E in ciò abbiamo la mansuetudine, che frena l'ira.
- Quarto, nel non limitarsi a non nuocere al prossimo con l'ira, ma neppure con la frode o con l'inganno.
E in ciò abbiamo la fede, se le diamo il senso di fedeltà.
Se invece la prendiamo come fede in Dio, allora da essa l'uomo viene ordinato alle cose che sono sopra di lui: così che sottometta a Dio il suo intelletto, e quindi tutte le sue cose.

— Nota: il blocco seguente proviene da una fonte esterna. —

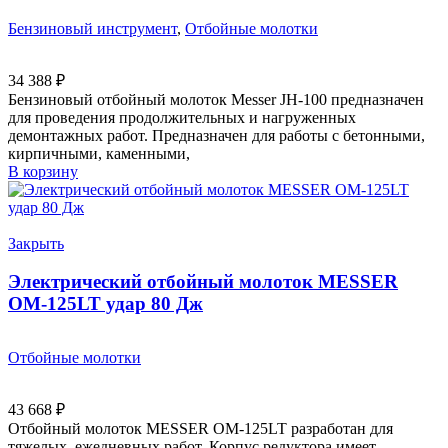
Бензиновый инструмент
,
Отбойные молотки
34 388
₽
Бензиновый отбойный молоток Messer JH-100 предназначен
для проведения продолжительных и нагруженных
демонтажных работ. Предназначен для работы с бетонными,
кирпичными, каменными,
В корзину
Закрыть
Электрический отбойный молоток MESSER
OM-125LT удар 80 Дж
Отбойные молотки
43 668
₽
Отбойный молоток MESSER OM-125LT разработан для
тяжелых, ежедневных работ. Корпус редуктора имеет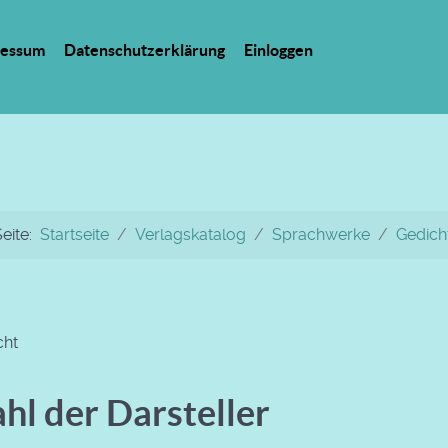
ressum
Datenschutzerklärung
Einloggen
Seite:
Startseite
Verlagskatalog
Sprachwerke
Gedich
cht
hl der Darsteller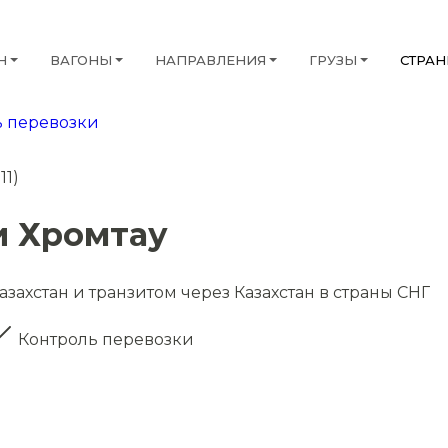
Н
ВАГОНЫ
НАПРАВЛЕНИЯ
ГРУЗЫ
СТРА
 перевозки
11)
и Хромтау
захстан и транзитом через Казахстан в страны СНГ
Контроль перевозки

Rispetto alle cose infine che sono al di sotto di sé l'uomo viene ben disposto innanzitutto, quanto alle azioni esterne, dalla modestia, che ne regola tutti i gesti e le parole.
- Quanto alle concupiscenze interiori invece dalla continenza e dalla castità: sia che esse si distinguano per il fatto che, mentre la castità trattiene l'uomo dai piaceri illeciti, la continenza lo trattiene anche da quelli leciti, sia che si distinguano per il fatto che mentre il continente prova le concupiscenze, ma non ne è trascinato, il casto non le prova e non ne è trascinato.
1. La santificazione avviene mediante tutte le virtù, attraverso le quali vengono tolti anche i peccati.
Perciò in quei testi si parla di frutto al singolare data l'unità del genere: questo però si suddivide in più specie, per cui si parla di una pluralità di frutti.
2. I suddetti tre tipi di frutti non dividono il genere secondo le varie specie degli atti virtuosi, ma secondo i diversi gradi anche nell'ambito di una stessa virtù.
Così si dice che la continenza coniugale è indicata dal trenta per uno, quella vedovile dal sessanta e quella verginale dal cento per uno.
- E i Santi Dottori distinguono questi tre tipi di frutti anche in altri modi, secondo tre gradi di virtù.
E si parla di tre gradi perché la perfezione di una cosa può essere considerata nel suo principio, in un punto intermedio e nel suo termine.
3. La stessa assenza di turbamento nelle cose tristi ha l'aspetto di cosa piacevole.
- E anche la fede, se viene presa come fondamento, ha un aspetto di cosa ultima e piacevole, in quanto implica certezza, da cui l'espressione della Glossa [ interlin. ]: « La fede, cioè la certezza delle realtà invisibili ».
4. S. Agostino [ In Gal 5,22s ] nota che « l'Apostolo non si è impegnato a insegnare quali siano » le opere della carne o i frutti dello spirito, « ma a mostrare in quale genere si trovino le cose da evitare, e in quale quelle da perseguire ».
Cosicché si sarebbe potuto enumerare un numero maggiore o minore di frutti.
Però tutti gli atti delle virtù e dei doni si possono in qualche modo ridurre a questi [ dodici ], inquantoché le virtù e i doni devono tutti necessariamente ordinare l'anima in uno dei modi indicati.
Quindi gli atti della sapienza e degli altri doni riguardanti il bene si riducono alla carità, alla gioia e alla pace.
- Tuttavia l'Apostolo ha enumerato questi a preferenza di altri in quanto implicanti meglio o la fruizione del bene o la sedazione del male; il che è legato alla nozione di frutto.